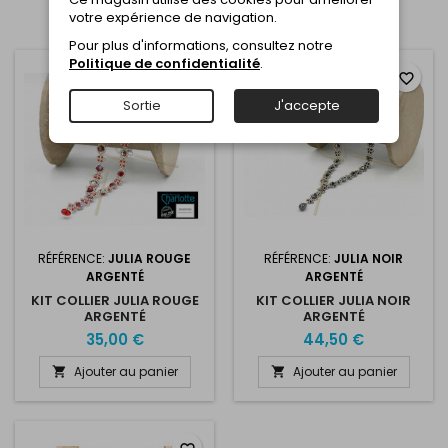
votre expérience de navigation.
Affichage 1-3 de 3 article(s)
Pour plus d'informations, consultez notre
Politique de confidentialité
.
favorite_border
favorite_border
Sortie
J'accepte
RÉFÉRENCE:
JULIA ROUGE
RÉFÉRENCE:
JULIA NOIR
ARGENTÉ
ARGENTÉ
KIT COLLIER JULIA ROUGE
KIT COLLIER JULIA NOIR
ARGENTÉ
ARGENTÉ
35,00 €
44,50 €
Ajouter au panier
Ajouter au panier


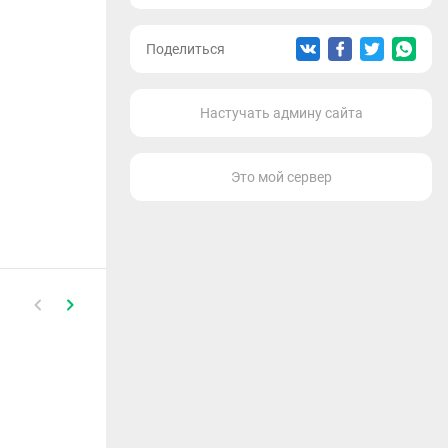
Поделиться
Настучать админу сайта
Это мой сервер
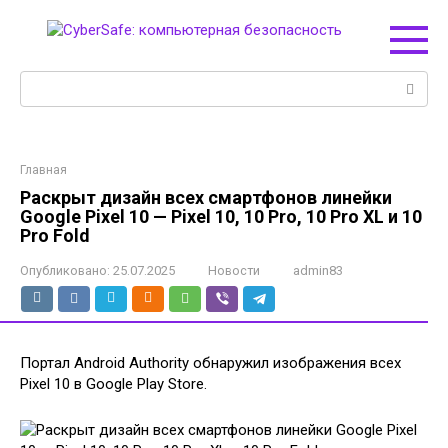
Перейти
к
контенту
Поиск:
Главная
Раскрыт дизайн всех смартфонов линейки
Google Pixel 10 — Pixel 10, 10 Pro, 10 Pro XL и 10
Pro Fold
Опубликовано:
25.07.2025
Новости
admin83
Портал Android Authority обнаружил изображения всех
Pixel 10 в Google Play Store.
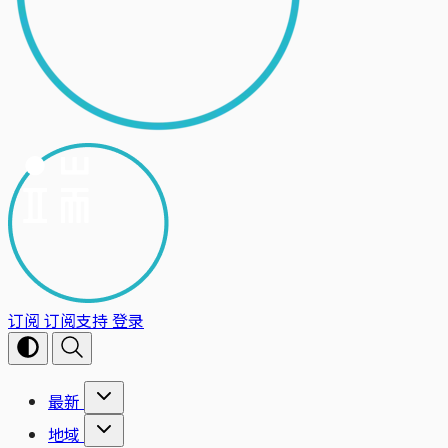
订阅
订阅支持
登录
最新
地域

- - -

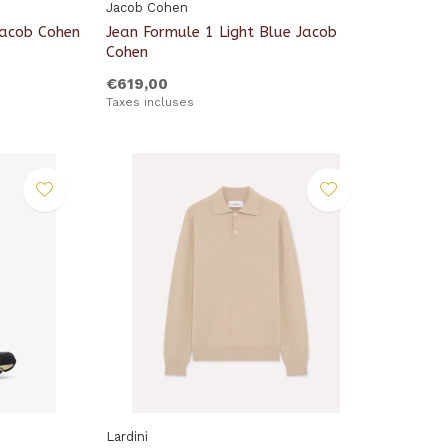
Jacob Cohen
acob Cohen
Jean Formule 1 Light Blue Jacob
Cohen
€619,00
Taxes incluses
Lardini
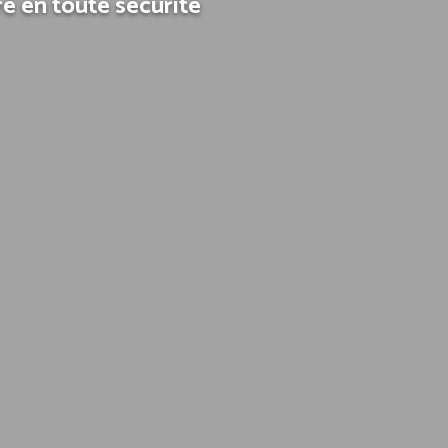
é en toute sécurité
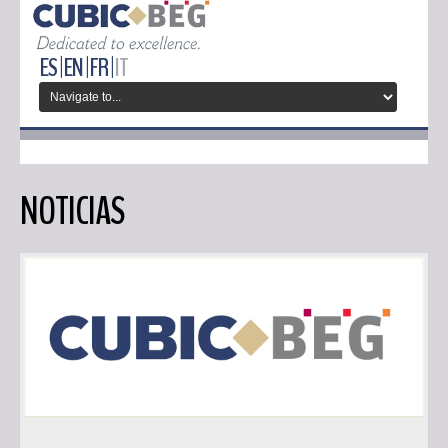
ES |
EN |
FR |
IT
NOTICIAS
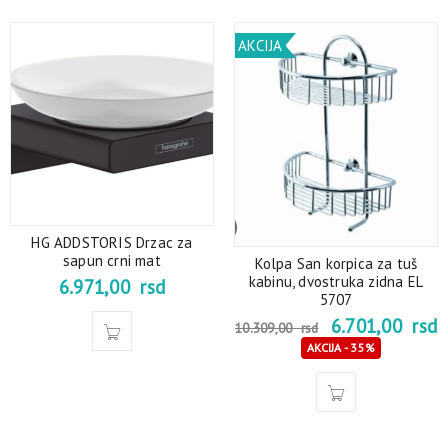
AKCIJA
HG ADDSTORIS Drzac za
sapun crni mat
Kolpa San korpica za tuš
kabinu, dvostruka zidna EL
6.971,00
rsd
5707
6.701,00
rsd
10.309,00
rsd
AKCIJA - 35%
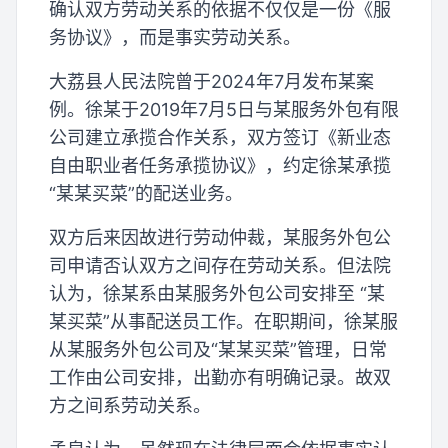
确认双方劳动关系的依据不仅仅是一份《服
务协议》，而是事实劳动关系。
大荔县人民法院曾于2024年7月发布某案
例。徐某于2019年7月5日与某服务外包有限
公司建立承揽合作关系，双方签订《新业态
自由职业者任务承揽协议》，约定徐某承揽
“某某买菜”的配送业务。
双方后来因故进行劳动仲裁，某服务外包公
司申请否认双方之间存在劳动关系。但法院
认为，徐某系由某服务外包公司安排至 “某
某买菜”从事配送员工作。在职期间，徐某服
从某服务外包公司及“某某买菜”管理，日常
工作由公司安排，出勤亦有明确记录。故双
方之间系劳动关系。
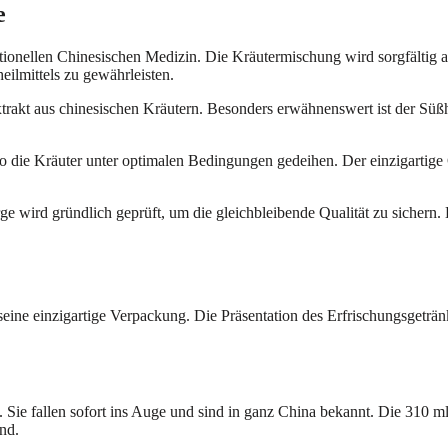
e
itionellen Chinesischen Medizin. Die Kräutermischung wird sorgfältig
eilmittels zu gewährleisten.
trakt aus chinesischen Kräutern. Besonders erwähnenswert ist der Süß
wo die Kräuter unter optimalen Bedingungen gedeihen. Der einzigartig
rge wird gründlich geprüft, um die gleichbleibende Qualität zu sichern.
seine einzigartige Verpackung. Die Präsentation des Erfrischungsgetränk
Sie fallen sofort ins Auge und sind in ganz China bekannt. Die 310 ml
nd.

- - -

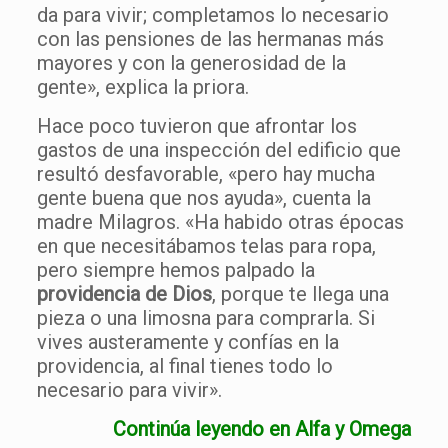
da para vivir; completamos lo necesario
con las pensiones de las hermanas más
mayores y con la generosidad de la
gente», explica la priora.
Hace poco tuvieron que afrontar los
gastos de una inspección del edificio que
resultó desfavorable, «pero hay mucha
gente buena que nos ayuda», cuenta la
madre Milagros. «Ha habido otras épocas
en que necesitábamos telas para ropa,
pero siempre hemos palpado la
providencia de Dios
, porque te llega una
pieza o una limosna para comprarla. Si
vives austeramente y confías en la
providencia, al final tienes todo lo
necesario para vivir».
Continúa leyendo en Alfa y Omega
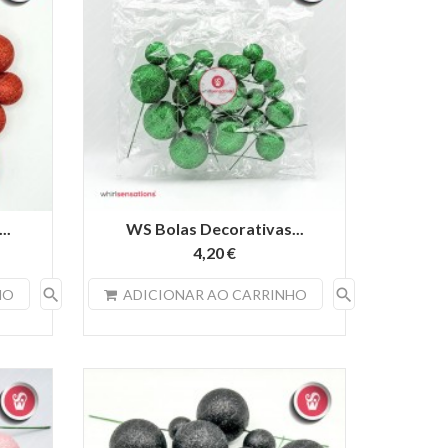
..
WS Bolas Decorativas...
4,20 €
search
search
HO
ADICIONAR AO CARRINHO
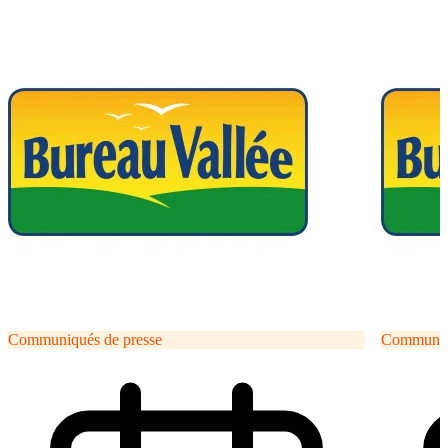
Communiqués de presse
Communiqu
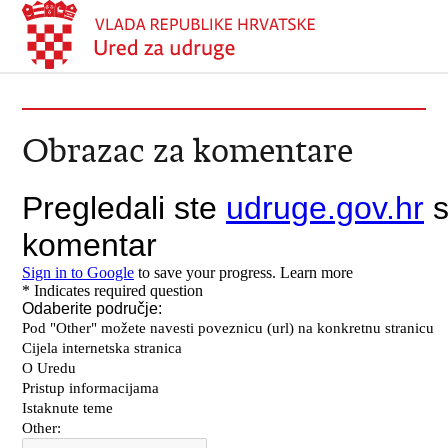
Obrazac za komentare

- - -

Show a copy of each line from the records above in which the string "gente" occurs.

» Exercise answer:
gente», explica la priora.
gente buena que nos ayuda», cuenta la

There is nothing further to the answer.